Among the records that follow, find the line with "infos@patinagesudouest.com" and the line with "(C) 2024 Propulsé par MB - PatinageSudOuest.". Set down those lines and all lines between them exactly, without adding anything.

(Page-level text extractions)
= Beginning of Section =
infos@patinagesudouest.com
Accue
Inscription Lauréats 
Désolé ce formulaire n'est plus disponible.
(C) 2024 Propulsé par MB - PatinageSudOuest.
= End of Section =
= Beginning of Section =
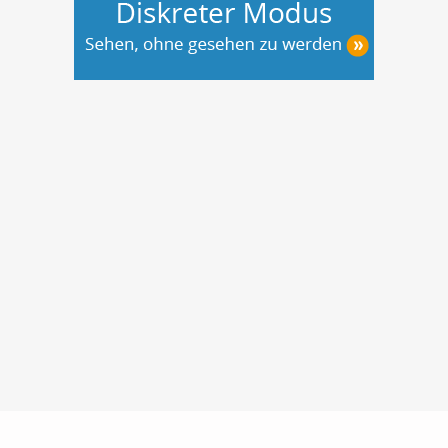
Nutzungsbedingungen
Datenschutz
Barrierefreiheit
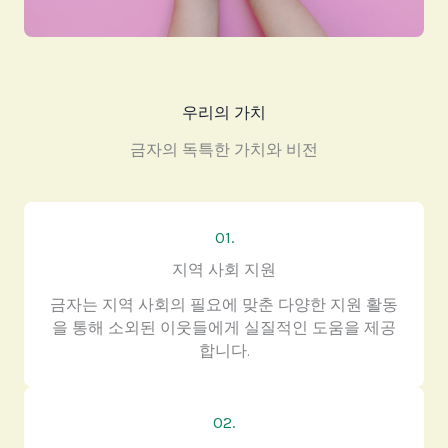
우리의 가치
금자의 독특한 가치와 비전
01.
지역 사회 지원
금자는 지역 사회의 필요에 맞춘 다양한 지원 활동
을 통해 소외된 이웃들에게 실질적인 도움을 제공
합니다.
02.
= End of Section =
▶ _EXPECTED ANSWER_:
infos@patinagesudouest.com
Accue
Inscription Lauréats 
Désolé ce formulaire n'est plus disponible.
(C) 2024 Propulsé par MB - PatinageSudOuest.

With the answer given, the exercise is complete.